(Page-level text extractions)
-=-=-
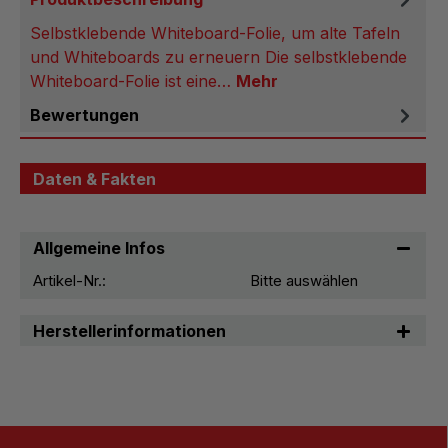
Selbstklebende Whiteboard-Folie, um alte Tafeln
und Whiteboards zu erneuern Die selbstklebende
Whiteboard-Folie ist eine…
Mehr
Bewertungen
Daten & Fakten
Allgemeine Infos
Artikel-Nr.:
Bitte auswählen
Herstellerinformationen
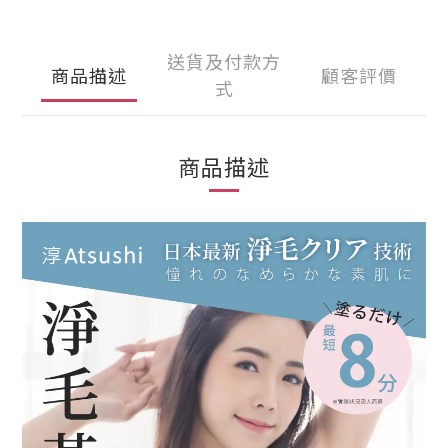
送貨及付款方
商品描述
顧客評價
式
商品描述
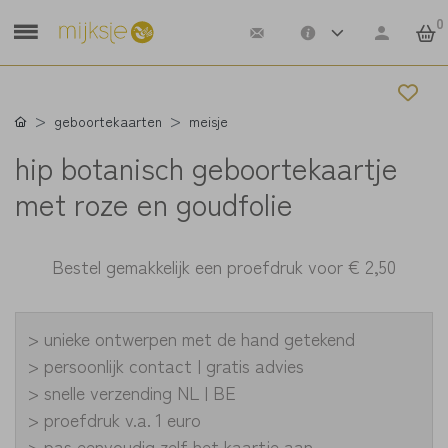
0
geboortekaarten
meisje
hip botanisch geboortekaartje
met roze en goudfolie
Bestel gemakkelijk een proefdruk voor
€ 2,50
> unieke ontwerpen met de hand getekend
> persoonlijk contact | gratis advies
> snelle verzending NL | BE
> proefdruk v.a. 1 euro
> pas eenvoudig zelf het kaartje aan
-=-=-
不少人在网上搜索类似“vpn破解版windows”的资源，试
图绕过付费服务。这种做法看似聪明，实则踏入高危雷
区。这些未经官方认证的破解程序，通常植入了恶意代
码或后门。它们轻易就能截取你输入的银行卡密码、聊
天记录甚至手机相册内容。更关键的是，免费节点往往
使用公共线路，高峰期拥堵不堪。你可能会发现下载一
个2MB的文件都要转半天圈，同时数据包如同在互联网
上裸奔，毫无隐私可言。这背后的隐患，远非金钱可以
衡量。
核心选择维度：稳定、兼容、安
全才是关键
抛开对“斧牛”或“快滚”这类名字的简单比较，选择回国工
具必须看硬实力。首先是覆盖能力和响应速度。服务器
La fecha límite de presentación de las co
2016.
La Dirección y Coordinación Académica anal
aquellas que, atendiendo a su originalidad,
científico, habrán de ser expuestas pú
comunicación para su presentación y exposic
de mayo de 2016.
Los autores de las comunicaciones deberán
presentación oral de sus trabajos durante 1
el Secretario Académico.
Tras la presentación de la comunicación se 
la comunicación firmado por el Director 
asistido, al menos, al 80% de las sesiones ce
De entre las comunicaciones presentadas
-=-=-
→ WHAT TO PRODUCE
Take only the lines above from the one that has "Selbstklebende Whiteboard-Folie, um" through the one that has "met roze en goudfolie" and reproduce them exactly, omitting any pictures.

→ WRITTEN ANSWER
Selbstklebende Whiteboard-Folie, um alte Tafeln
und Whiteboards zu erneuern Die selbstklebende
Whiteboard-Folie ist eine…
Mehr
Bewertungen
Daten & Fakten
Allgemeine Infos
Artikel-Nr.:
Bitte auswählen
Herstellerinformationen
送貨及付款方
商品描述
顧客評價
式
商品描述
0
geboortekaarten
meisje
hip botanisch geboortekaartje
met roze en goudfolie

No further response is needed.